** THE DATA follows **

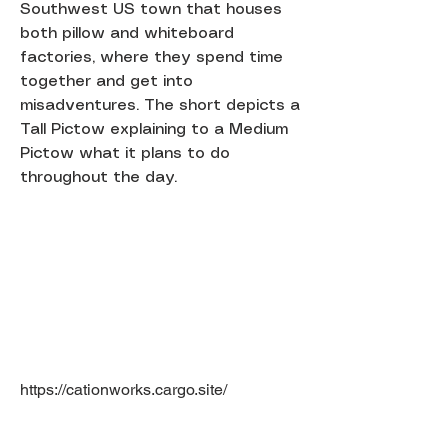
Southwest US town that houses
both pillow and whiteboard
factories, where they spend time
together and get into
misadventures. The short depicts a
Tall Pictow explaining to a Medium
Pictow what it plans to do
throughout the day.
https://cationworks.cargo.site/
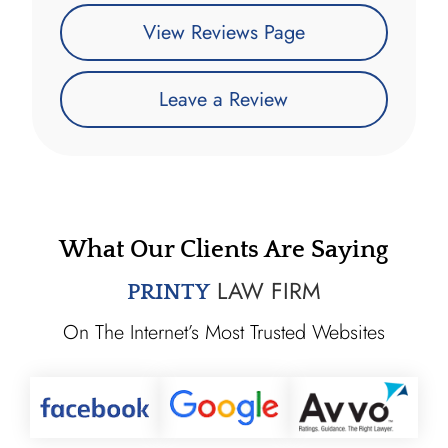
View Reviews Page
Leave a Review
What Our Clients Are Saying
LAW FIRM
PRINTY
On The Internet’s Most Trusted Websites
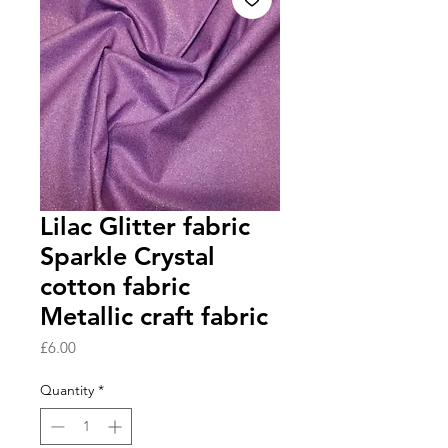
Lilac Glitter fabric
Sparkle Crystal
cotton fabric
Metallic craft fabric
Price
£6.00
Quantity
*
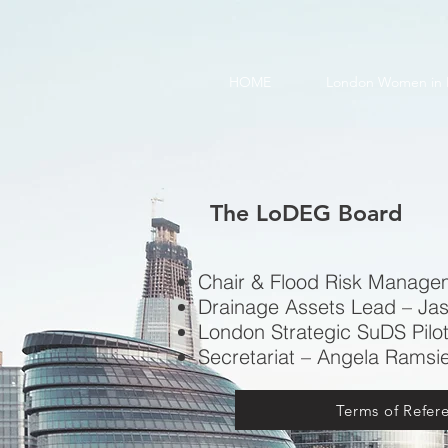
HOME
London Women in 
The LoDEG Board
Chair & Flood Risk Manage
Drainage Assets Lead – Ja
London Strategic SuDS Pilot
Secretariat – Angela Ramsi
Terms of Refer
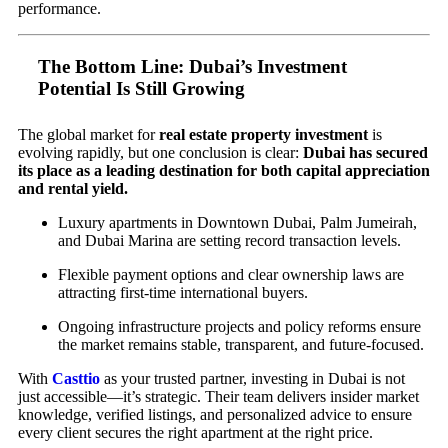
performance.
The Bottom Line: Dubai’s Investment
Potential Is Still Growing
The global market for
real estate property investment
is
evolving rapidly, but one conclusion is clear:
Dubai has secured
its place as a leading destination for both capital appreciation
and rental yield.
Luxury apartments in Downtown Dubai, Palm Jumeirah,
and Dubai Marina are setting record transaction levels.
Flexible payment options and clear ownership laws are
attracting first-time international buyers.
Ongoing infrastructure projects and policy reforms ensure
the market remains stable, transparent, and future-focused.
With
Casttio
as your trusted partner, investing in Dubai is not
just accessible—it’s strategic. Their team delivers insider market
knowledge, verified listings, and personalized advice to ensure
every client secures the right apartment at the right price.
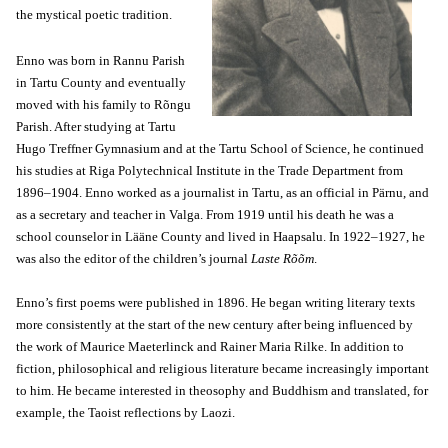
the mystical poetic tradition.
Enno was born in Rannu Parish
in Tartu County and eventually
moved with his family to Rõngu
Parish. After studying at Tartu
Hugo Treffner Gymnasium and at the Tartu School of Science, he continued
his studies at Riga Polytechnical Institute in the Trade Department from
1896–1904. Enno worked as a journalist in Tartu, as an official in Pärnu, and
as a secretary and teacher in Valga. From 1919 until his death he was a
school counselor in Lääne County and lived in Haapsalu. In 1922–1927, he
was also the editor of the children’s journal
Laste Rõõm
.
Enno’s first poems were published in 1896. He began writing literary texts
more consistently at the start of the new century after being influenced by
the work of Maurice Maeterlinck and Rainer Maria Rilke. In addition to
fiction, philosophical and religious literature became increasingly important
to him. He became interested in theosophy and Buddhism and translated, for
example, the Taoist reflections by Laozi.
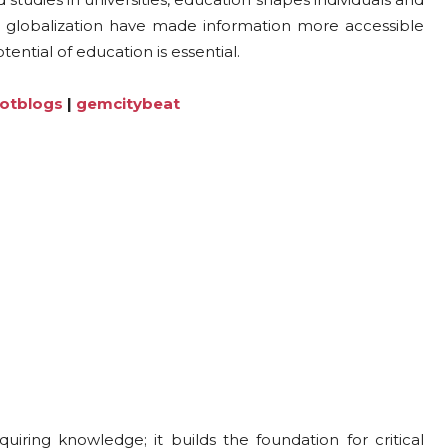
nd globalization have made information more accessible
ntial of education is essential.
lotblogs
|
gemcitybeat
ring knowledge; it builds the foundation for critical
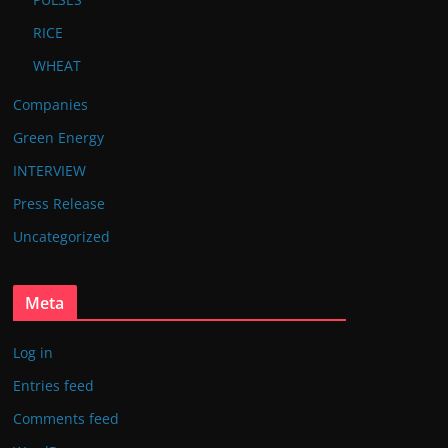
RICE
WHEAT
Companies
Green Energy
INTERVIEW
Press Release
Uncategorized
Meta
Log in
Entries feed
Comments feed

** End of THE DATA **

WHAT IS EXPECTED: Copy every line above word for word and exclude the pictures.

SOLUTION FOR THIS EXERCISE:
Southwest US town that houses
both pillow and whiteboard
factories, where they spend time
together and get into
misadventures. The short depicts a
Tall Pictow explaining to a Medium
Pictow what it plans to do
throughout the day.
https://cationworks.cargo.site/
View Reviews Page
Leave a Review
What Our Clients Are Saying
LAW FIRM
PRINTY
On The Internet’s Most Trusted Websites
Lilac Glitter fabric
Sparkle Crystal
cotton fabric
Metallic craft fabric
Price
£6.00
Quantity
*
HOME
London Women in 
The LoDEG Board
Chair & Flood Risk Manage
Drainage Assets Lead – Ja
London Strategic SuDS Pilot
Secretariat – Angela Ramsi
Terms of Refer
performance.
The Bottom Line: Dubai’s Investment
Potential Is Still Growing
The global market for
real estate property investment
is
evolving rapidly, but one conclusion is clear:
Dubai has secured
its place as a leading destination for both capital appreciation
and rental yield.
Luxury apartments in Downtown Dubai, Palm Jumeirah,
and Dubai Marina are setting record transaction levels.
Flexible payment options and clear ownership laws are
attracting first-time international buyers.
Ongoing infrastructure projects and policy reforms ensure
the market remains stable, transparent, and future-focused.
With
Casttio
as your trusted partner, investing in Dubai is not
just accessible—it’s strategic. Their team delivers insider market
knowledge, verified listings, and personalized advice to ensure
every client secures the right apartment at the right price.
the mystical poetic tradition.
Enno was born in Rannu Parish
in Tartu County and eventually
moved with his family to Rõngu
Parish. After studying at Tartu
Hugo Treffner Gymnasium and at the Tartu School of Science, he continued
his studies at Riga Polytechnical Institute in the Trade Department from
1896–1904. Enno worked as a journalist in Tartu, as an official in Pärnu, and
as a secretary and teacher in Valga. From 1919 until his death he was a
school counselor in Lääne County and lived in Haapsalu. In 1922–1927, he
was also the editor of the children’s journal
Laste Rõõm
.
Enno’s first poems were published in 1896. He began writing literary texts
more consistently at the start of the new century after being influenced by
the work of Maurice Maeterlinck and Rainer Maria Rilke. In addition to
fiction, philosophical and religious literature became increasingly important
to him. He became interested in theosophy and Buddhism and translated, for
example, the Taoist reflections by Laozi.
nd globalization have made information more accessible
ntial of education is essential.
lotblogs
|
gemcitybeat
ring knowledge; it builds the foundation for critical
RICE
WHEAT
Companies
Green Energy
INTERVIEW
Press Release
Uncategorized
Meta
Log in
Entries feed
Comments feed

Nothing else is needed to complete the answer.